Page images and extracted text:
= Beginning of Section =

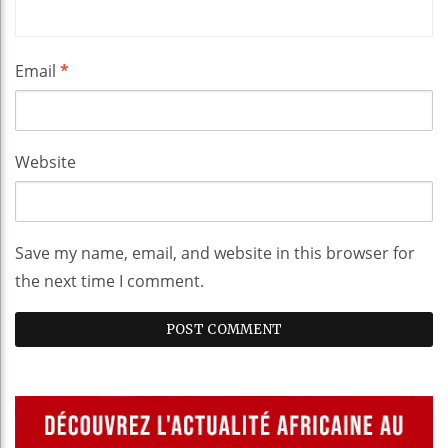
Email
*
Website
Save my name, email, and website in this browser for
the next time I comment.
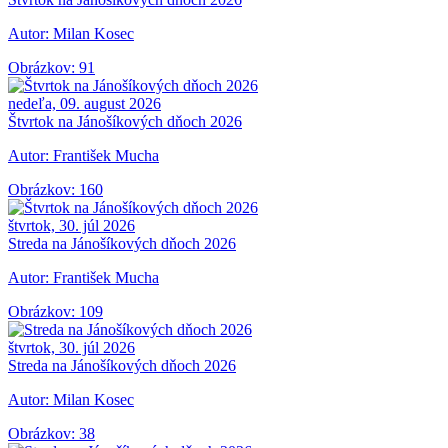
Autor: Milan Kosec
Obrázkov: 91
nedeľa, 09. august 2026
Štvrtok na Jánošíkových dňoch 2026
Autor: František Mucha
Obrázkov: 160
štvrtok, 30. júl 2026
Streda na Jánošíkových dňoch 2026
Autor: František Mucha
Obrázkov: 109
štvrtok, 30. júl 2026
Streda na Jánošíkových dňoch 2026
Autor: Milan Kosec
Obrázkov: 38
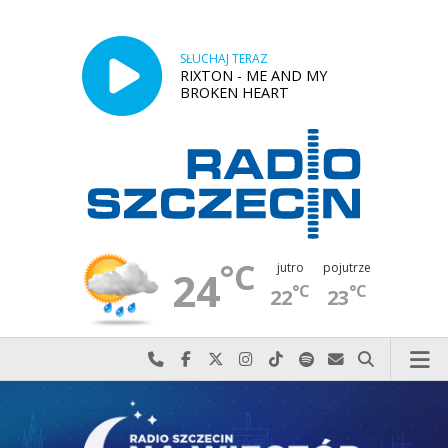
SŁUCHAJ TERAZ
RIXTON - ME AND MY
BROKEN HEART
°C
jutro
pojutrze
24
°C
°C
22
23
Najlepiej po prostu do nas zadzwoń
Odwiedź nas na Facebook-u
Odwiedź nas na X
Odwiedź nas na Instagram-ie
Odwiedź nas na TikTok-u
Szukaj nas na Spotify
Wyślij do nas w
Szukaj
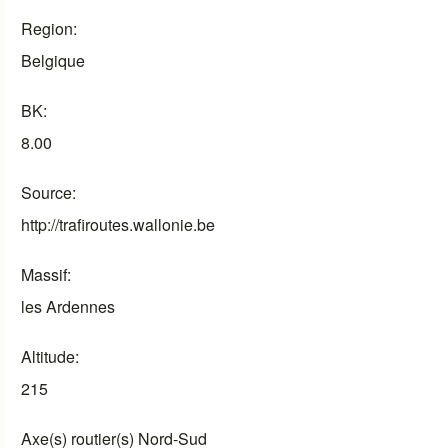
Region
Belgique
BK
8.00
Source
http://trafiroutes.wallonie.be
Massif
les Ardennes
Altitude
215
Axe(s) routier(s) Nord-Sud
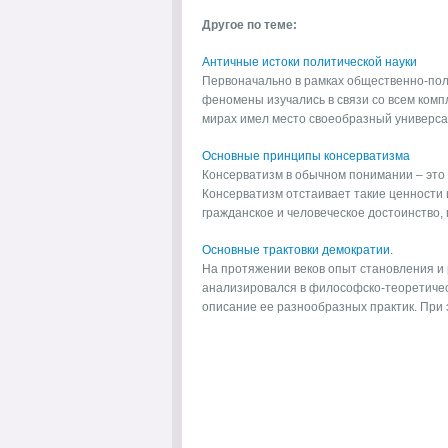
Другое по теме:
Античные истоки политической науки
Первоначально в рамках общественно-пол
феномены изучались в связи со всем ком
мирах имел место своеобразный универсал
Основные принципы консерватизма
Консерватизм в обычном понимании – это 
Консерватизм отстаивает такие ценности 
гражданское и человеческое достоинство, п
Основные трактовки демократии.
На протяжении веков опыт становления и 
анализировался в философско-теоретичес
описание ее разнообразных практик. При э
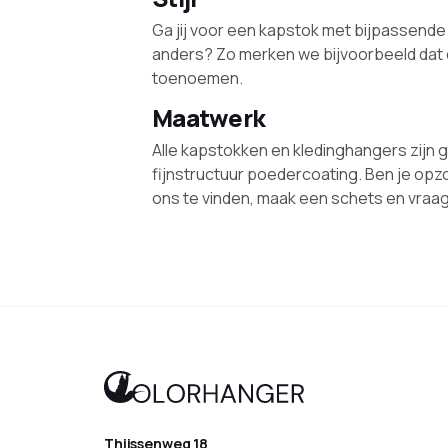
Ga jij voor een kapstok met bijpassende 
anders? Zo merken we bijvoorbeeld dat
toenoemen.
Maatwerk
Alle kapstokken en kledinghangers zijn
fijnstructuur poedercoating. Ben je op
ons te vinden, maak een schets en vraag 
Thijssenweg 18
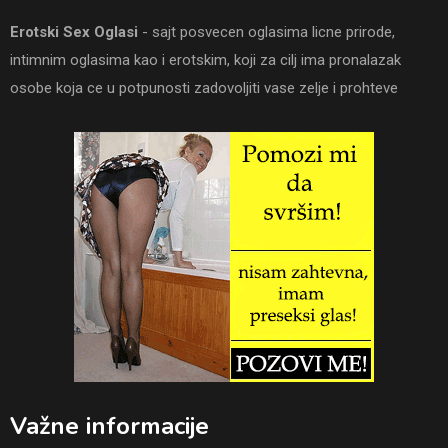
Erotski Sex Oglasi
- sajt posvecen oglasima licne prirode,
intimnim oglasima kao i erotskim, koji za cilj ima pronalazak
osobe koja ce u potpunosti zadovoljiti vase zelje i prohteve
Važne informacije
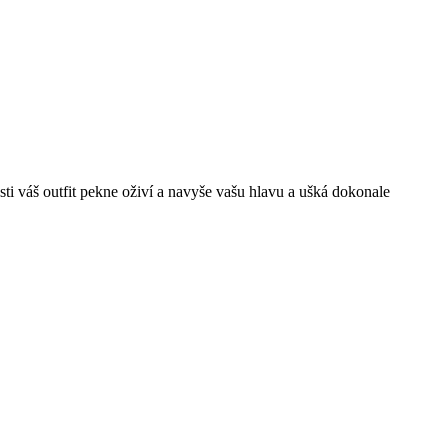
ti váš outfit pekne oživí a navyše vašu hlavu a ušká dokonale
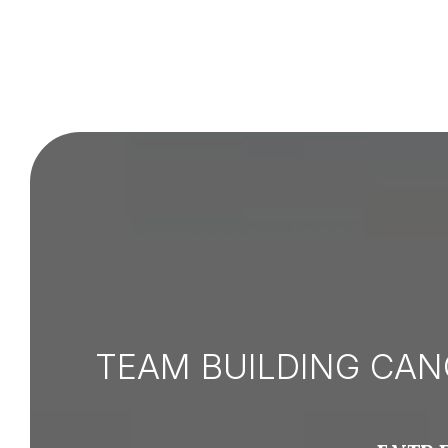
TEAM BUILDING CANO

= End of Section =

▸ **WHAT IS REQUIRED**
Copy each line of the records above without change, but do not include any picture.

▸ **RESULT FOR THIS TASK**
Email
*
Website
Save my name, email, and website in this browser for
the next time I comment.
Autor: Milan Kosec
Obrázkov: 91
nedeľa, 09. august 2026
Štvrtok na Jánošíkových dňoch 2026
Autor: František Mucha
Obrázkov: 160
štvrtok, 30. júl 2026
Streda na Jánošíkových dňoch 2026
Autor: František Mucha
Obrázkov: 109
štvrtok, 30. júl 2026
Streda na Jánošíkových dňoch 2026
Autor: Milan Kosec
Obrázkov: 38
SŁUCHAJ TERAZ
RIXTON - ME AND MY
BROKEN HEART
°C
jutro
pojutrze
24
°C
°C
22
23
Najlepiej po prostu do nas zadzwoń
Odwiedź nas na Facebook-u
Odwiedź nas na X
Odwiedź nas na Instagram-ie
Odwiedź nas na TikTok-u
Szukaj nas na Spotify
Wyślij do nas w
Szukaj
Region
Belgique
BK
8.00
Source
http://trafiroutes.wallonie.be
Massif
les Ardennes
Altitude
215
Axe(s) routier(s) Nord-Sud
Другое по теме:
Античные истоки политической науки
Первоначально в рамках общественно-пол
феномены изучались в связи со всем ком
мирах имел место своеобразный универсал
Основные принципы консерватизма
Консерватизм в обычном понимании – это 
Консерватизм отстаивает такие ценности 
гражданское и человеческое достоинство, п
Основные трактовки демократии.
На протяжении веков опыт становления и 
анализировался в философско-теоретичес
описание ее разнообразных практик. При э
Ga jij voor een kapstok met bijpassende 
anders? Zo merken we bijvoorbeeld dat
toenoemen.
Maatwerk
Alle kapstokken en kledinghangers zijn
fijnstructuur poedercoating. Ben je op
ons te vinden, maak een schets en vraag 
Thijssenweg 18
Erotski Sex Oglasi
- sajt posvecen oglasima licne prirode,
intimnim oglasima kao i erotskim, koji za cilj ima pronalazak
osobe koja ce u potpunosti zadovoljiti vase zelje i prohteve
Važne informacije
ti váš outfit pekne oživí a navyše vašu hlavu a ušká dokonale
TEAM BUILDING CANO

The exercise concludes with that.